:: Instructions to follow ::
When you reach the line that has "TECL 1000 Marcel O'Gorman Interview" in the material below, reproduce it and each line after it exactly, through the last one.

:: Supplied material ::
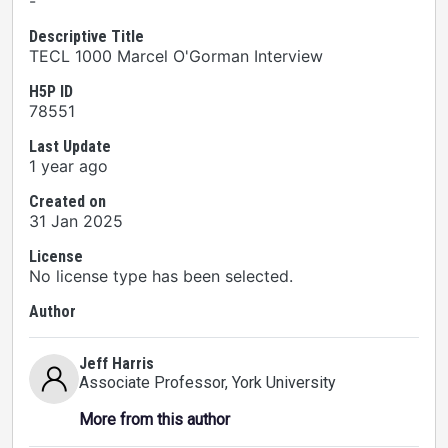
-
Descriptive Title
TECL 1000 Marcel O'Gorman Interview
H5P ID
78551
Last Update
1 year ago
Created on
31 Jan 2025
License
No license type has been selected.
Author
Jeff Harris
Associate Professor
, York University
More from this author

:: Result of the exercise ::
TECL 1000 Marcel O'Gorman Interview
H5P ID
78551
Last Update
1 year ago
Created on
31 Jan 2025
License
No license type has been selected.
Author
Jeff Harris
Associate Professor
, York University
More from this author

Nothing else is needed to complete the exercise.